We've built a tiny HDP 2.6 cluster on CentOS 7, having 3 nodes only. Each node serves a mixed role (is master and worker at the same time). The nodes are physical, each equipped with 12 HDD and 2 SSD disks. We use a very limited number of services (YARN, HDFS, RANGER, KNOX, HIVESERVER2 and SPARK).
On one hand we wanted to take advantage of the SSDs attached to each host but we wanted it easily to set up with minimal effort.
We finally decided to build a RAID10 (hardware raid controller used) group on both SSDs on each host and mount them as /hadoop (ext4). The goal was to store there the files which may benefit from improved IO. Of course HDFS data is stored on HDDs with no RAID etc.
On /hadoop we currently store
the metadata RDBMS database (clustered mysql for ambari, hive metastore, ranger etc.)
journal node edits
namenode dir for edits and fsimage
yarn timeline DB (leveldb)
job history DB (leveldb)
Ambari Metrics DB (hbase - rootdir only)
Zookeeper data directory
Ambari Infra data (SolR data)
The cluster performs quite well.
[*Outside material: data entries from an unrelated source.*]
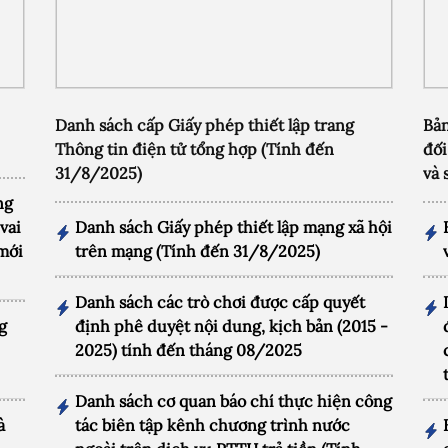
Danh sách cấp Giấy phép thiết lập trang
Bản
Thông tin điện tử tổng hợp (Tính đến
đối
31/8/2025)
và 
ng
vai
Danh sách Giấy phép thiết lập mạng xã hội
 mới
trên mạng (Tính đến 31/8/2025)
Danh sách các trò chơi được cấp quyết
g
định phê duyệt nội dung, kịch bản (2015 -
2025) tính đến tháng 08/2025
Danh sách cơ quan báo chí thực hiện công
à
tác biên tập kênh chương trình nước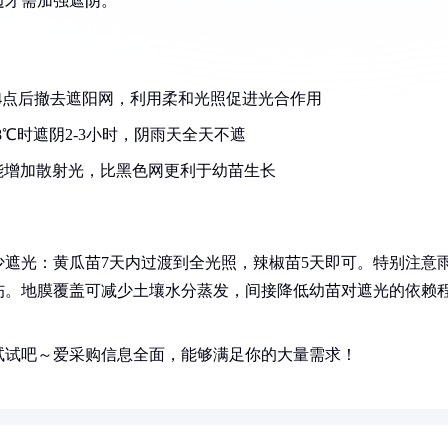
边才需加强遮阴。
午4点后撤去遮阳网，利用柔和光照促进光合作用
8℃时遮阴2-3小时，阴雨天全天不遮
能增加散射光，比黑色网更利于幼苗生长
遮光：黄瓜苗7天内过渡到全光照，辣椒苗5天即可。特别注意
伤。地膜覆盖可减少土壤水分蒸发，间接降低幼苗对遮光的依赖
试试吧～爱采购信息全面，能够满足你的大量需求！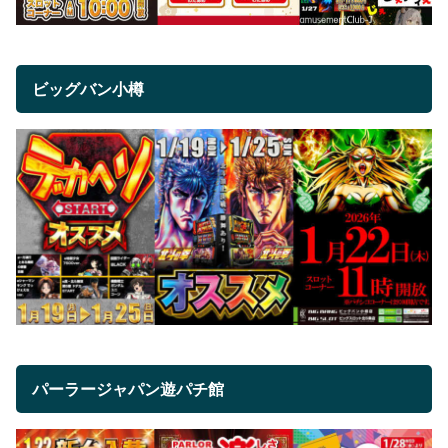
ビッグバン小樽
パーラージャパン遊パチ館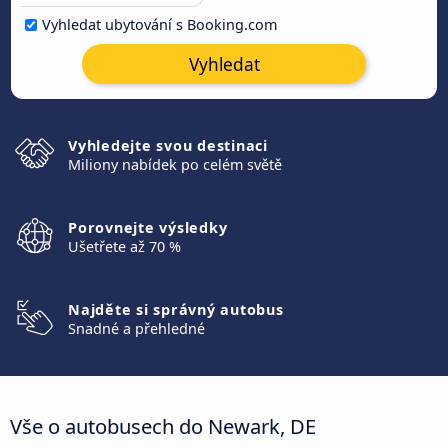
Vyhledat ubytování s Booking.com
Vyhledat
Vyhledejte svou destinaci
Miliony nabídek po celém světě
Porovnejte výsledky
Ušetřete až 70 %
Najděte si správný autobus
Snadné a přehledné
Vše o autobusech do Newark, DE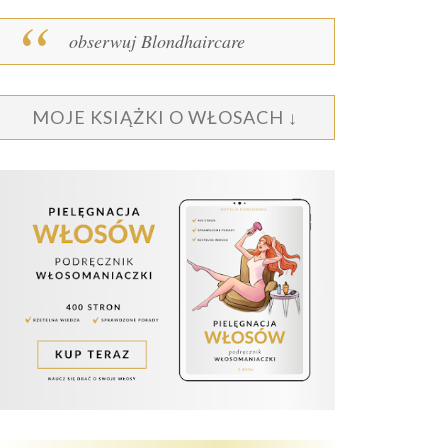
obserwuj Blondhaircare
MOJE KSIĄŻKI O WŁOSACH ↓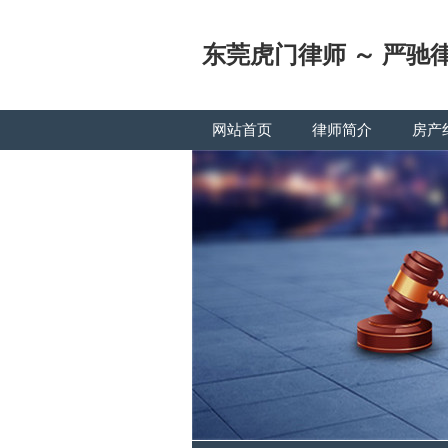
东莞虎门律师 ～ 严驰
网站首页
律师简介
房产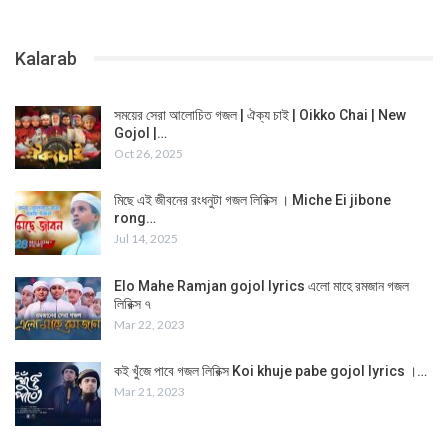
Kalarab
সময়ের সেরা আলোচিত গজল | ঐক্য চাই | Oikko Chai | New
Gojol |…
Oct 26, 2025
মিছে এই জীবনের রংধনুটা গজল লিরিক্স । Miche Ei jibone
rong…
Jul 14, 2025
Elo Mahe Ramjan gojol lyrics এলো মাহে রমজান গজল
লিরিক্স ৭
Mar 22, 2023
কই খুঁজে পাবে গজল লিরিক্স Koi khuje pabe gojol lyrics ।…
Mar 21, 2023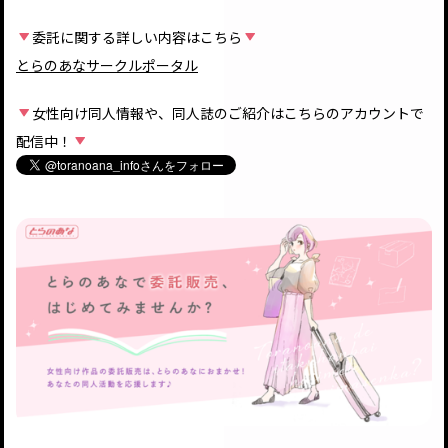
委託に関する詳しい内容はこちら
とらのあなサークルポータル
女性向け同人情報や、同人誌のご紹介はこちらのアカウントで
配信中！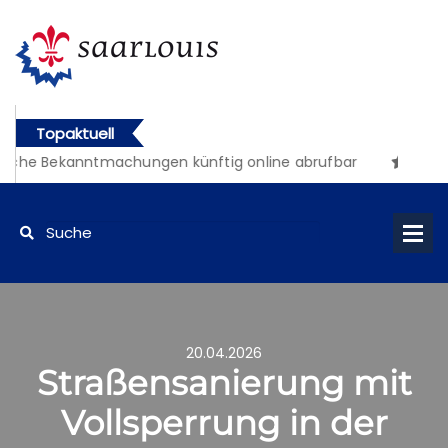
Topaktuell
liche Bekanntmachungen künftig online abrufbar
20.04.2026
Straßensanierung mit
Vollsperrung in der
With such a setup we have protection (mirroring) for each type of the mentioned data and good IO performance.
Do you see any problem with such a setup?
Do you see some other good candidates to be placed on /hadoop backed by SSDs?
As /hadoop has raid level mirroring we use only one location for dfs.namenode.name.dir, so no data mirroring at the software level. Is that ok?